====== Math 445 Lab #1 ======
Most of these problems are taken from Attaway chapter 1, both 2nd and 3rd editions. Remember, Matlab's //help// function is your friend.
**Problem 1:** Evaluate these Matlab expressions in your head and write down the answer.
Then type them into Matlab and see how Matlab evaluates them. If you made a mistake, figure out what it was.
25/4*4
3+4^2
4\12 + 4
3^2
(5-2)*3
**Problem 2:** Translate these mathematical expressions into Matlab expressions, and then evaluate them.
$e^{3/4}$
$\sqrt[5]{7}$
$e^{\pi i}$
cube root of 19
3 to the 1.2
tangent of $\pi$
**Problem 3:** Wind chill factor: The WCF supposedly conveys how cold it feels with a given air
temperature T (degrees Farenheit) and wind speed V (miles per hour). A formula
for WCF is
WCF = 35.7 + 0.6 T - 35.7 V^{0.16} + 0.43 \; T \; V^{0.16}
Create variables for temperature T and wind speed V and then using this formula,
calculate the WCF for (a) T = 45 F and V = 10 mph and (b) T = 45 F and V = 0 mph.

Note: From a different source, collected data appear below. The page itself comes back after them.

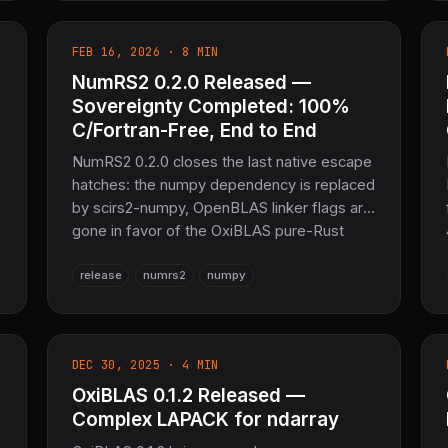
entire COOLJAPAN scientific computing
stack.
FEB 16, 2026 · 8 MIN
NumRS2 0.2.0 Released —
e
Sovereignty Completed: 100%
C/Fortran-Free, End to End
NumRS2 0.2.0 closes the last native escape
hatches: the numpy dependency is replaced
by scirs2-numpy, OpenBLAS linker flags are
gone in favor of the OxiBLAS pure-Rust
backend, and the build is hardened to link
release
numrs2
numpy
cleanly with --all-features. A focused
COOLJAPAN compliance release.
l
DEC 30, 2025 · 4 MIN
OxiBLAS 0.1.2 Released —
Complex LAPACK for ndarray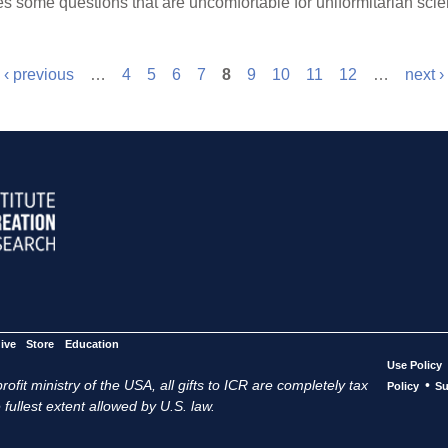
s some questions that are uncomfortable for uniformitarian scien
‹ previous
…
4
5
6
7
8
9
10
11
12
…
next ›
ive
Store
Education
Use Policy
ofit ministry of the USA, all gifts to ICR are completely tax
•
Policy
Su
 fullest extent allowed by U.S. law.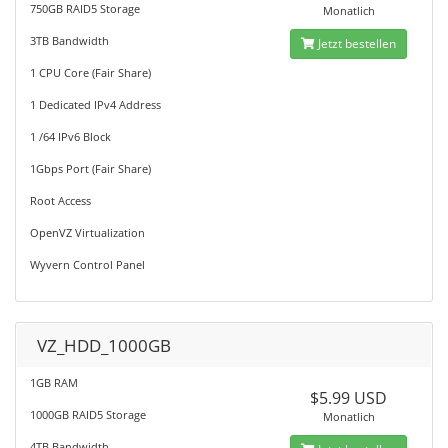
750GB RAID5 Storage
Monatlich
3TB Bandwidth
Jetzt bestellen
1 CPU Core (Fair Share)
1 Dedicated IPv4 Address
1 /64 IPv6 Block
1Gbps Port (Fair Share)
Root Access
OpenVZ Virtualization
Wyvern Control Panel
VZ_HDD_1000GB
1GB RAM
$5.99 USD
1000GB RAID5 Storage
Monatlich
4TB Bandwidth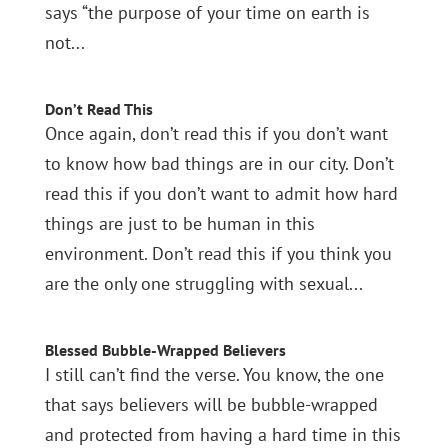
says “the purpose of your time on earth is
not...
Don’t Read This
Once again, don’t read this if you don’t want
to know how bad things are in our city. Don’t
read this if you don’t want to admit how hard
things are just to be human in this
environment. Don’t read this if you think you
are the only one struggling with sexual...
Blessed Bubble-Wrapped Believers
I still can’t find the verse. You know, the one
that says believers will be bubble-wrapped
and protected from having a hard time in this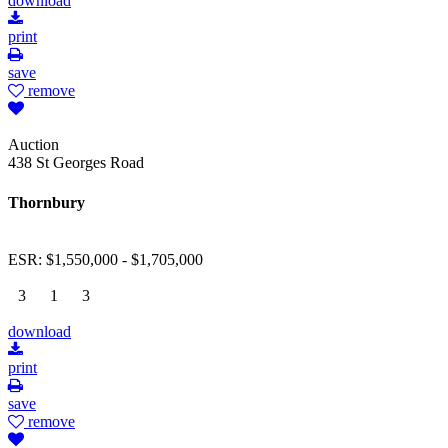
download
print
save
remove
Auction
438 St Georges Road
Thornbury
ESR: $1,550,000 - $1,705,000
3
1
3
download
print
save
remove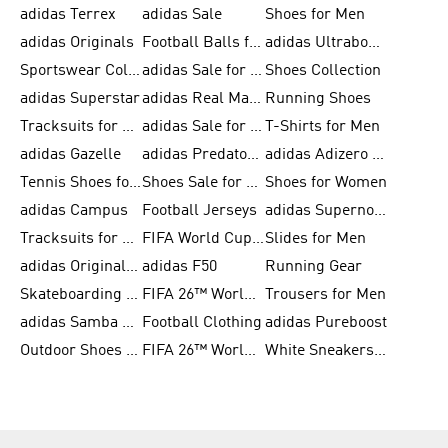
adidas Terrex
adidas Sale
Shoes for Men
adidas Originals
Football Balls for Men
adidas Ultraboost
Sportswear Collection
adidas Sale for Men
Shoes Collection
adidas Superstar
adidas Real Madrid
Running Shoes
Tracksuits for Men
adidas Sale for Women
T-Shirts for Men
adidas Gazelle
adidas Predator Shoes
adidas Adizero Running Gear
Tennis Shoes for Men
Shoes Sale for Men
Shoes for Women
adidas Campus
Football Jerseys
adidas Supernova
Tracksuits for Women
FIFA World Cup 2026
Slides for Men
adidas Originals Shoes for Women
adidas F50
Running Gear
Skateboarding Shoes for Men
FIFA 26™ World Cup Trionda Balls
Trousers for Men
adidas Samba Shoes for Women
Football Clothing
adidas Pureboost
Outdoor Shoes for Men
FIFA 26™ World Cup Teams
White Sneakers for Men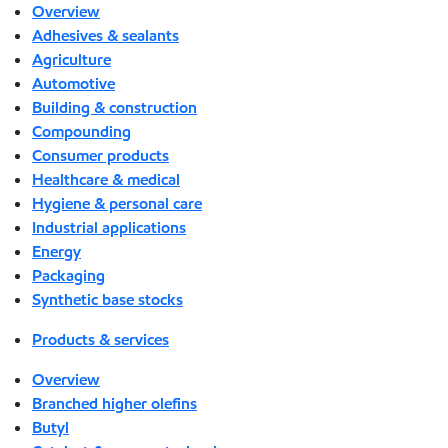
Overview
Adhesives & sealants
Agriculture
Automotive
Building & construction
Compounding
Consumer products
Healthcare & medical
Hygiene & personal care
Industrial applications
Energy
Packaging
Synthetic base stocks
Products & services
Overview
Branched higher olefins
Butyl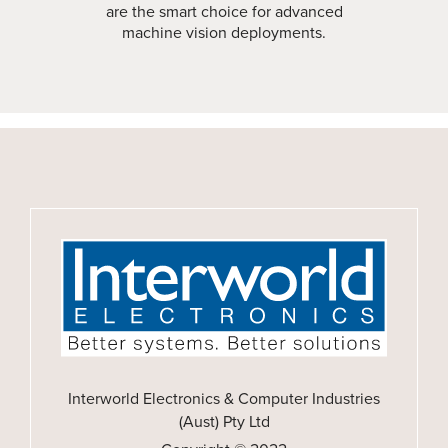
are the smart choice for advanced
machine vision deployments.
Interworld Electronics & Computer Industries
(Aust) Pty Ltd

**Problem 4:** The geometric mean g of n numbers $x_1, x_2, \ldots, x_n$ is given by
\begin{eqnarray*}
g = \sqrt[n]{x_1 x_2 \ldots x_n}
\end{eqnarray*}
This is useful, for example, in finding the average rate of return on an investment with varying yearly return.
**(a)** If an investment returns 15% its first year, 5% its second, and 10% its third, the average rate of return is
\begin{eqnarray*}
\sqrt[3]{1.15 \cdot 1.05 \cdot 1.10}
\end{eqnarray*}
Compute the average rate of return, expressed as a percent.
**(b)**Which is better, a steady 5% per year return on investment, or alternating between 0% and 10% year by year?
**Problem 5:** The astoundingly brilliant but short-lived mathematician [[http://en.wikipedia.org/wiki/Srinivasa_Ramanujan | Srinivasa Ramanujan]] devised the following very powerful formula for for $1/\pi$
\begin{eqnarray*}
\frac{1}{\pi} = \frac{2\sqrt{2}}{9801} \sum_{k=0}^{\infty} \frac{(4k)!\, (1103 + 26390\,k)}{(k!)^4 \, 396^{4k}}
\end{eqnarray*}
You can get an approximation of $\pi$ using only arithmetic operations by evaluating and summing a finite number of terms of this series. What is the numerical approximation of $\pi$ using just the first term ($k=0$)? Using the first and second ($k=0$ and $k=1$)? How many digits of accuracy does each of these approximation have? Be sure to use ''format long''.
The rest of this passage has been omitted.